Tincture: A whole plant tincture is more effective. Begin the tincture with leaves, then add the other parts as you harvest them, adding more alchohol as you go along. After you add the roots, let the tincture steep for 3 – 4 weeks. If making a tincture from dried roots, use E. Augustifloria. And leave it in the tincture for up to a year, because it will keep getting stronger. Use 1 dropperful (which looks like a half dropper) for every 50 pounds of weight. The dose can be taken as close as 1 hour apart when in crises, every 3-4 hours or more when not. 3x/day is more standard. It can be taken for as long as necessary when fighting infection.
Constituents: volatile oil, glycoside, echinaceine phenolics
Actions: alterative, antimicrobial/
Uses: bacterial and viral infections, especially respiratory infections
Combinations: combines well with many herbs. For cystitis a combination with yarrow and bearberry is effective.

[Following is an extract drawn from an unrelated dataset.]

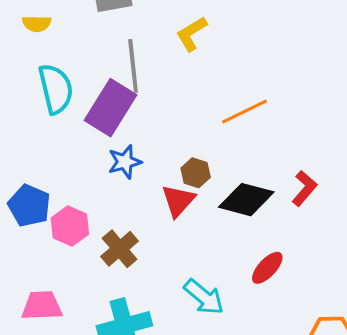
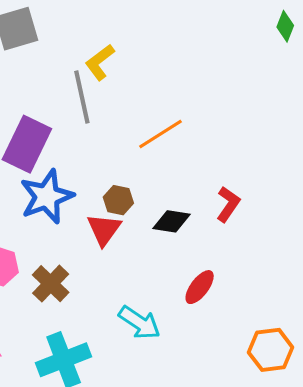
gray line: (133, 66) -> (82, 97), moved
blue star: (125, 162) -> (47, 197), size x1.6
black diamond: (246, 200) -> (171, 221), size x0.7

- Homegrown Herbs, Tammi Hartung
- Medicinal Herbs, Rosemary Gladstar
- Echinacea by Susun Weed
- Holistic Herbal, David Hoffman
- photo credit: justpeace via photopin cc
I got some echinacea root (3-year old plant) from a fellow herbalist and made a tincture, left a few roots in the fridge that I chewed on, and dried a little bit of it so I can experiment with the differences. It is my understanding that a tincture is the most effective. I read someplace that you could tell if the echinacea was effective if it made your mouth tingle. The tincture I made – and shared with people at Christmastime – does just that. I made a few different tinctures this year, but I feel like this and my black birch tinctures are my first “medicine.”